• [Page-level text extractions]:

**********

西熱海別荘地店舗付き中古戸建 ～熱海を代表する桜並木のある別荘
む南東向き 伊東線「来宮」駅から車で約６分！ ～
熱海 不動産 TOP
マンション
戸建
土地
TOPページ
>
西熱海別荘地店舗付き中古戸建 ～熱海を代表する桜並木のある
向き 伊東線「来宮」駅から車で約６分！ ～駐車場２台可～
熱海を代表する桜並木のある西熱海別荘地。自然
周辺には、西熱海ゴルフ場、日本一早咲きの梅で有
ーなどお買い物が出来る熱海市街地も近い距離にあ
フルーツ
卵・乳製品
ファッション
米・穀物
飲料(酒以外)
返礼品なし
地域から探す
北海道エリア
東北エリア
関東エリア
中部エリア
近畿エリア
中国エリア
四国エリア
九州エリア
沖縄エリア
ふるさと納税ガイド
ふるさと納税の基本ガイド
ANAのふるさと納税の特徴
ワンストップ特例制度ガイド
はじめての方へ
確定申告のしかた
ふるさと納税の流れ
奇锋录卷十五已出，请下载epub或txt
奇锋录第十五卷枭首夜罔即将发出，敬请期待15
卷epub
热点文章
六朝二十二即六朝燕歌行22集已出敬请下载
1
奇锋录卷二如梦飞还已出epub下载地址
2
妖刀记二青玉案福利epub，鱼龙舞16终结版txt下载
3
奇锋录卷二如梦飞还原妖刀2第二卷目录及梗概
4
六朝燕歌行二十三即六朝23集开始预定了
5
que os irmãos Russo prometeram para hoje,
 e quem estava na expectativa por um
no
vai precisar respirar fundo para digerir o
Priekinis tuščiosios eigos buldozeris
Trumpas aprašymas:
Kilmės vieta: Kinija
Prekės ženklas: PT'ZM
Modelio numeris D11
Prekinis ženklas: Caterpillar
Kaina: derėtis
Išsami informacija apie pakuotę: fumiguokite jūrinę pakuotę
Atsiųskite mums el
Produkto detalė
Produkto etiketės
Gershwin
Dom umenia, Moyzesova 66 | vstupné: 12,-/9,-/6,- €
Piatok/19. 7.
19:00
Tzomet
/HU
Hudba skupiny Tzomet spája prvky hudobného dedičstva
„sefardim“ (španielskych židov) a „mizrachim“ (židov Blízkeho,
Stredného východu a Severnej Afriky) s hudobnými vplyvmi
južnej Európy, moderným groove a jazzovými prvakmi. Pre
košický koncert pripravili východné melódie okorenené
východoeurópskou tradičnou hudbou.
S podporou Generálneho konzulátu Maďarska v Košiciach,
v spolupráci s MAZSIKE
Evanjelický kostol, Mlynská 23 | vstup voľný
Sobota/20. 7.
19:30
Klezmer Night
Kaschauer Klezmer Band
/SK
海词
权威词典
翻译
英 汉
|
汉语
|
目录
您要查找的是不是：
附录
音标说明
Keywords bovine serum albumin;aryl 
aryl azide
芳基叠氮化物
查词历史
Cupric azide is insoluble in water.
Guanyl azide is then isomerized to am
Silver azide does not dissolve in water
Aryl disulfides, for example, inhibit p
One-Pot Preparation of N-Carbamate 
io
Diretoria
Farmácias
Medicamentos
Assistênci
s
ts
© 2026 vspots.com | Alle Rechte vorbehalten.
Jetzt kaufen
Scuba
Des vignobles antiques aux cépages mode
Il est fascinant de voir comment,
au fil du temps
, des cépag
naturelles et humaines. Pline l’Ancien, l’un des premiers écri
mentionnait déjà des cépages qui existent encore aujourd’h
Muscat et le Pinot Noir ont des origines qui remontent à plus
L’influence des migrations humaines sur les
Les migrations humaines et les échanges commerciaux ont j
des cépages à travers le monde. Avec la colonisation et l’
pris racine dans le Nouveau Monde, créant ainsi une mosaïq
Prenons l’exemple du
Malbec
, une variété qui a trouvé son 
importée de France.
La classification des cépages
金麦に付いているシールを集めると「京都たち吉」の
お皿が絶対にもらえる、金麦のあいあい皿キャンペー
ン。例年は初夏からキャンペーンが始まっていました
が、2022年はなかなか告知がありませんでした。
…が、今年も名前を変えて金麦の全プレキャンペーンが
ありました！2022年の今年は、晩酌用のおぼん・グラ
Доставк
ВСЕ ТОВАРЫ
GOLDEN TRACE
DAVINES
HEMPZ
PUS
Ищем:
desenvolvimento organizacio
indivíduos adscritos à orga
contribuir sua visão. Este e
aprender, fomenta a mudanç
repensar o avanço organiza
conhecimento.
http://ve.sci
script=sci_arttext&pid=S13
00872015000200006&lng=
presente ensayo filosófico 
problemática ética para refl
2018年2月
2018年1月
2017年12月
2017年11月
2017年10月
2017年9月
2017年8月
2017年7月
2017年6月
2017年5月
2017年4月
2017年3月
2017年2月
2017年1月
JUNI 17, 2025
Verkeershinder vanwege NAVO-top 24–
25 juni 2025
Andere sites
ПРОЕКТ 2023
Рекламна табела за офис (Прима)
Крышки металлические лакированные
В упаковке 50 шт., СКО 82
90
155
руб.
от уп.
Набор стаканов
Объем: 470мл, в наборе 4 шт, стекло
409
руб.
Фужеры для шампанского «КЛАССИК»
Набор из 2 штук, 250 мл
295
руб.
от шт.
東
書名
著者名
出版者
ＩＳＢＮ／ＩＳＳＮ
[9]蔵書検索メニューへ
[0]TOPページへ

**********

• [Problem]: Scanning the data above, copy out every line where "西熱海別荘地店舗付き中古戸建" is found.

• [Answer below]:
西熱海別荘地店舗付き中古戸建 ～熱海を代表する桜並木のある別荘
西熱海別荘地店舗付き中古戸建 ～熱海を代表する桜並木のある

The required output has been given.